Hacker News new | past | comments | ask | show | jobs | submit login

Content Defined Chunking is one of my favorite algorithms because it has some "magic" similar to HyperLogLogs, Bloom filters, etc... This algorithm is good to explain to people, to get them inspired by computer science. I usually explain the simplest variant with rolling hashes.

It is interesting what the result will be (average saving on deduplication) if it is applied globally to a large-scale blob storage, such as Amazon S3 or Google Drive (we need metadata storage about chunks, and the chunks can be deduplicated).

PS. I don't use this algorithm in ClickHouse, but it always remains tempting.




Implementing fastCDC is fun (2016).

Do you have a suggestion on what to read on the topic since then?

I don't keep up with these things. A quick search came up with the following but I haven't read it yet.

Fan Ni and Song Jiang, "RapidCDC: Leveraging Duplicate Locality to Accelerate Chunking in CDC-based Deduplication Systems", in Proceedings of 2019 ACM Symposium on Cloud Computing (ACM SoCC'19), Santa Cruz, CA, November, 2019.

https://ranger.uta.edu/~sjiang/index.html


Microsoft have this for DFS-R and the spec is open https://learn.microsoft.com/en-us/openspecs/windows_protocol... - its pretty straight forward to implement.


> It is interesting what the result will be (average saving on deduplication) if it is applied globally to a large-scale blob storage, such as Amazon S3 or Google Drive (we need metadata storage about chunks, and the chunks can be deduplicated).
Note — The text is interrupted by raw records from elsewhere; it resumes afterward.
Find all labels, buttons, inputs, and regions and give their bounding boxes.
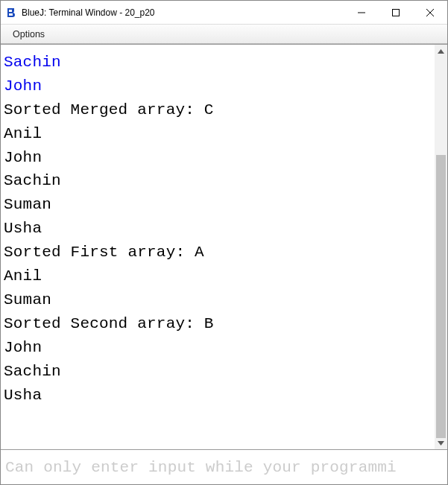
terminal-line: Sachin: [4, 360, 432, 384]
scroll-down-icon[interactable]: [435, 437, 447, 449]
menu-options[interactable]: Options: [8, 28, 49, 41]
terminal-line: Anil: [4, 122, 432, 146]
menubar: Options: [1, 25, 447, 44]
terminal-line: Usha: [4, 217, 432, 241]
maximize-button[interactable]: [379, 1, 413, 24]
window-controls: [344, 1, 447, 24]
svg-rect-1: [9, 13, 13, 16]
terminal-line: John: [4, 75, 432, 98]
svg-rect-0: [9, 10, 12, 12]
scroll-thumb[interactable]: [436, 155, 446, 438]
input-area: Can only enter input while your programm…: [1, 450, 447, 484]
terminal-line: Suman: [4, 288, 432, 312]
terminal-line: Suman: [4, 193, 432, 217]
terminal-line: Sorted Second array: B: [4, 312, 432, 336]
terminal-line: John: [4, 146, 432, 170]
titlebar: BlueJ: Terminal Window - 20_p20: [1, 1, 447, 25]
minimize-button[interactable]: [344, 1, 379, 24]
bluej-icon: [5, 7, 17, 19]
terminal-line: Sachin: [4, 169, 432, 193]
terminal-line: Sorted Merged array: C: [4, 98, 432, 122]
scrollbar[interactable]: [435, 45, 447, 449]
terminal-line: Sorted First array: A: [4, 241, 432, 264]
close-button[interactable]: [413, 1, 447, 24]
terminal-line: John: [4, 336, 432, 360]
input-placeholder: Can only enter input while your programm…: [5, 459, 397, 476]
svg-rect-3: [393, 9, 400, 16]
terminal-line: Usha: [4, 44, 432, 51]
terminal-output[interactable]: UshaSachinJohnSorted Merged array: CAnil…: [1, 44, 435, 408]
window-title: BlueJ: Terminal Window - 20_p20: [22, 7, 344, 18]
terminal-line: Anil: [4, 264, 432, 288]
terminal-line: Sachin: [4, 51, 432, 75]
scroll-up-icon[interactable]: [435, 45, 447, 57]
terminal-line: Usha: [4, 384, 432, 408]
terminal-area: UshaSachinJohnSorted Merged array: CAnil…: [1, 44, 447, 450]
Yes this is truly promising but beware of dragons. Under current legal doctrine, blobs need some form of chain of custody. You can’t just deliver chunks to whomever has a hash (unless you’re decentralized, and you can move this problem to your users). Why? Because this is how bittorrent works, and we all know the legal dangers there. Encryption helps against eavesdropping, but not against an adversary who already has the hash and simply wants to prove you are distributing pirated material or even CSAM. You may be able to circumvent this to shift blame back on the user, in some cases. For instance, say you are re-syncing dangerous goods that you initially uploaded over Dropbox, then Dropbox can probably blame you, even though they are technically distributing. But that requires Dropbox to be reasonably confident that “you” (ie the same legal entity) had those chunks in the first place.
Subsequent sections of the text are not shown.